UN makes $5.2B appeal for Syria

              2013-06-08 Vatican Radio One in three Syrians, that is 6.8 million people, are currently in need of urgent help for food and shelter, and the numbers are only expected to rise.

Valerie Amos, head of the United Nations Humanitarian Operations, made the stark prediction at a press conference held in Geneva on Friday.
“We have just launched our biggest-ever appeal for Syria. We had hoped we not have to do it again but today we are asking for $4.4 billion for the whole of 2013. That’s more than half the combined total of all our other appeals, which cover 16 countries from Afghanistan through to Somalia,” she said.
In addition, the UN appealed for $830 million to assist Lebanon and Jordan, which are currently handling the largest number of Syrian refugees, bringing the total figure of the appeal to $5.2 billion.
The head of the UN High Commission for Refugees, Antonio Guterres, said the figure may seem high but it is actually little compared with what is usually spent in the West for things such as fuel or overseas travel.

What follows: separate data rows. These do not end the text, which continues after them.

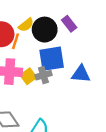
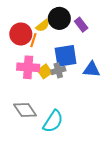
black circle: (45, 30) -> (59, 18), moved

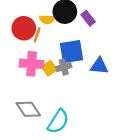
yellow semicircle: (43, 26) -> (47, 19), turned 40

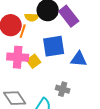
purple rectangle: (88, 18) -> (69, 16), size x1.5
gray cross: (64, 67) -> (63, 89), moved, turned 32

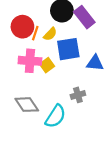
yellow semicircle: (32, 17) -> (50, 34), moved, turned -48
gray cross: (63, 89) -> (78, 95), turned -32

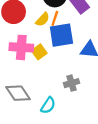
orange line: (35, 33) -> (55, 18), moved
cyan semicircle: (56, 116) -> (48, 105), size x0.7

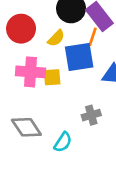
orange line: (55, 18) -> (93, 37), moved
yellow square: (39, 52) -> (52, 77), turned 32

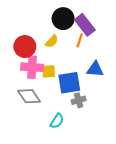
red circle: (21, 29) -> (25, 47), moved
blue square: (79, 57) -> (69, 83), moved
gray diamond: (26, 127) -> (29, 96), moved

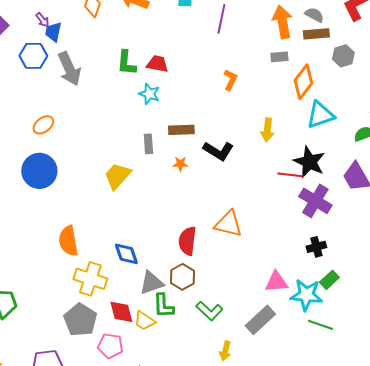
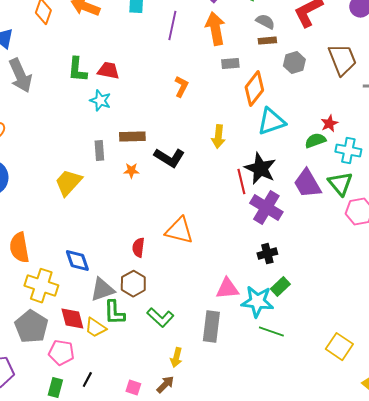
orange arrow: (282, 22) -> (215, 29), moved
brown rectangle: (316, 34) -> (267, 41), size x0.7
red line: (290, 175) -> (241, 182), turned 70
red semicircle: (187, 241) -> (138, 248), size x0.7
gray rectangle: (260, 320) -> (211, 327), turned -40

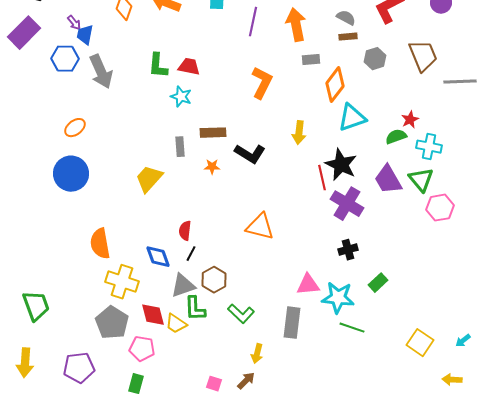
orange L-shape: (181, 87) -> (262, 83), size x1.5
red semicircle: (138, 248) -> (185, 231), moved
green rectangle: (280, 287) -> (378, 283), moved
black line: (87, 380) -> (191, 254), moved

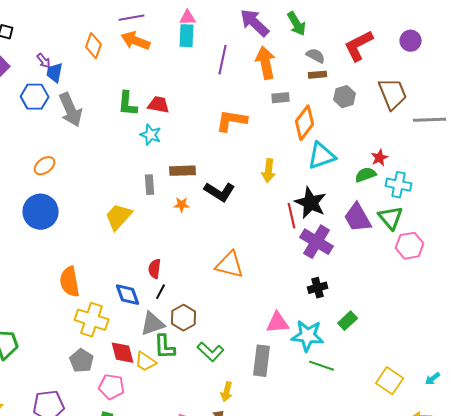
orange L-shape: (262, 83) -> (232, 121), turned -108
gray pentagon: (112, 323) -> (82, 361), size x0.7

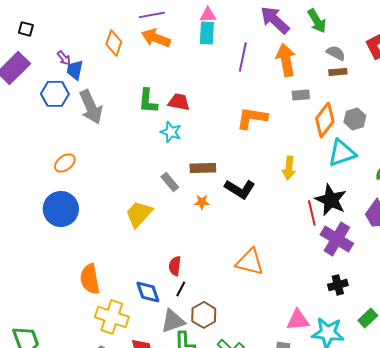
gray hexagon: (345, 97) -> (355, 119), moved
gray rectangle: (150, 185) -> (170, 182), turned -36

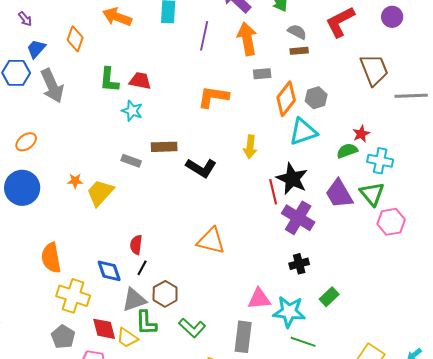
orange diamond: (114, 43) -> (75, 39), moved
purple arrow: (64, 58) -> (25, 19), moved
blue trapezoid: (75, 70) -> (36, 49), turned 30
gray rectangle: (170, 182) -> (131, 161), turned -30
orange star: (202, 202) -> (75, 181), moved

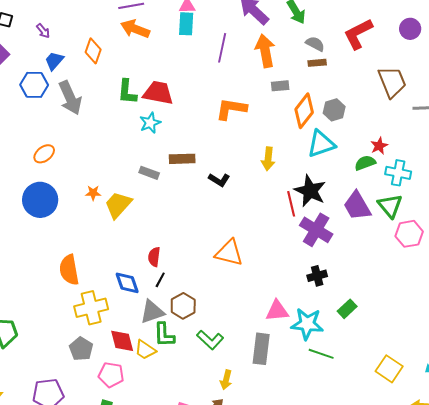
red trapezoid: (140, 81) -> (158, 93), size x1.4
cyan star: (132, 111) -> (150, 123), turned 30
black L-shape: (201, 168) -> (219, 180), size x0.7
yellow cross: (73, 296) -> (91, 308), turned -32

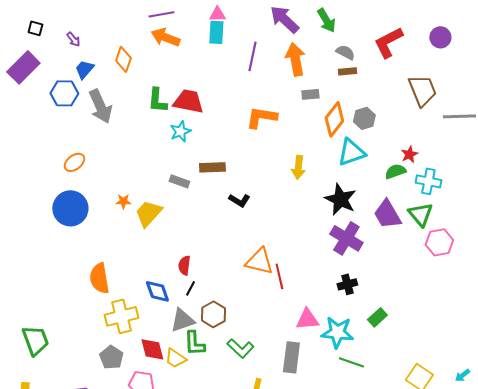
black L-shape: (219, 180) -> (239, 200), moved
red line: (291, 204) -> (279, 276), moved

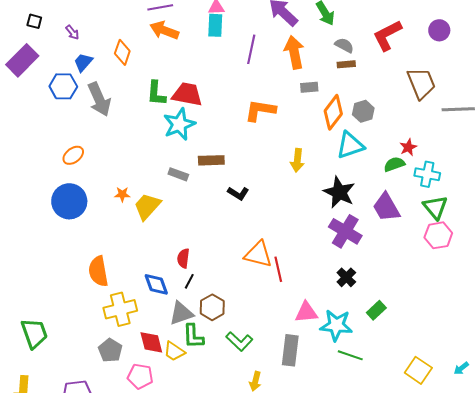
cyan star: (180, 131) -> (179, 124), size x1.5
green triangle: (420, 214) -> (435, 207), moved
black cross: (347, 284) -> (346, 277), turned -30

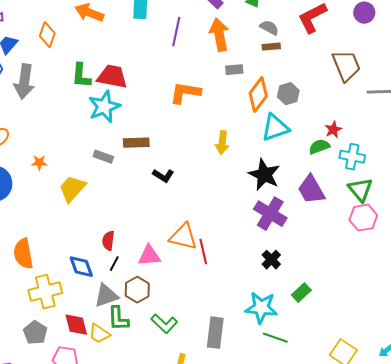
gray arrow: (99, 99) -> (24, 82), turned 32
orange star: (122, 194) -> (39, 163), moved
pink triangle: (306, 312) -> (149, 256), moved

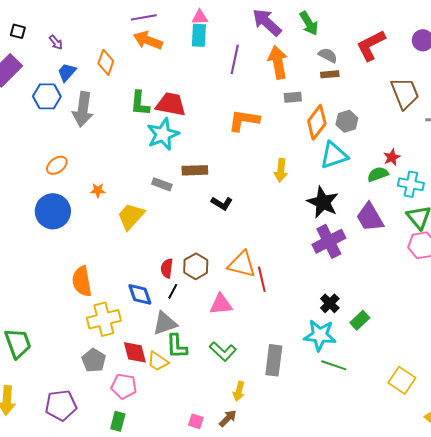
purple cross: (270, 214) -> (329, 241), turned 32
pink triangle: (149, 256) -> (221, 304), moved
black cross: (271, 260) -> (330, 303), moved
brown hexagon: (137, 290) -> (196, 266), moved

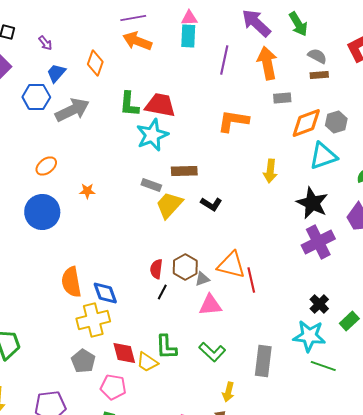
gray arrow: (83, 109) -> (72, 110), turned -124
orange diamond: (317, 122) -> (306, 123), turned 32
yellow trapezoid: (131, 216) -> (169, 205), moved
blue diamond: (140, 294) -> (105, 293), moved
gray triangle: (165, 323) -> (202, 279), moved, size x0.6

He, too, predicted the number of refugees only to increase, so long as the war rages on.
“We have now 1.6 million refugees in the countries around Syria but we are receiving 200,000 new refugees every month, 7,000 new refugees every day,” he told the press conference. “We expect that we might reach 3.5 million refugees by the end of the year.”
The World Food Programme’s largest operation is also being conducted in Syria, having  delivered 500 million meals so far this year.
The largest donors to the UN for Syria to date are the European Commission, which pledged another 400 million euros last week, followed by Kuwait, the United States, Britain and Japan. Russia and China have contributed $10 million and $1 million respectively to the UN’s program for refugees. However, some nations have yet to honour their pledges.
In the meantime, the United States and Russia are planning talks in Geneva, possibly in July, to try to accelerate a resolution to the Syrian conflict.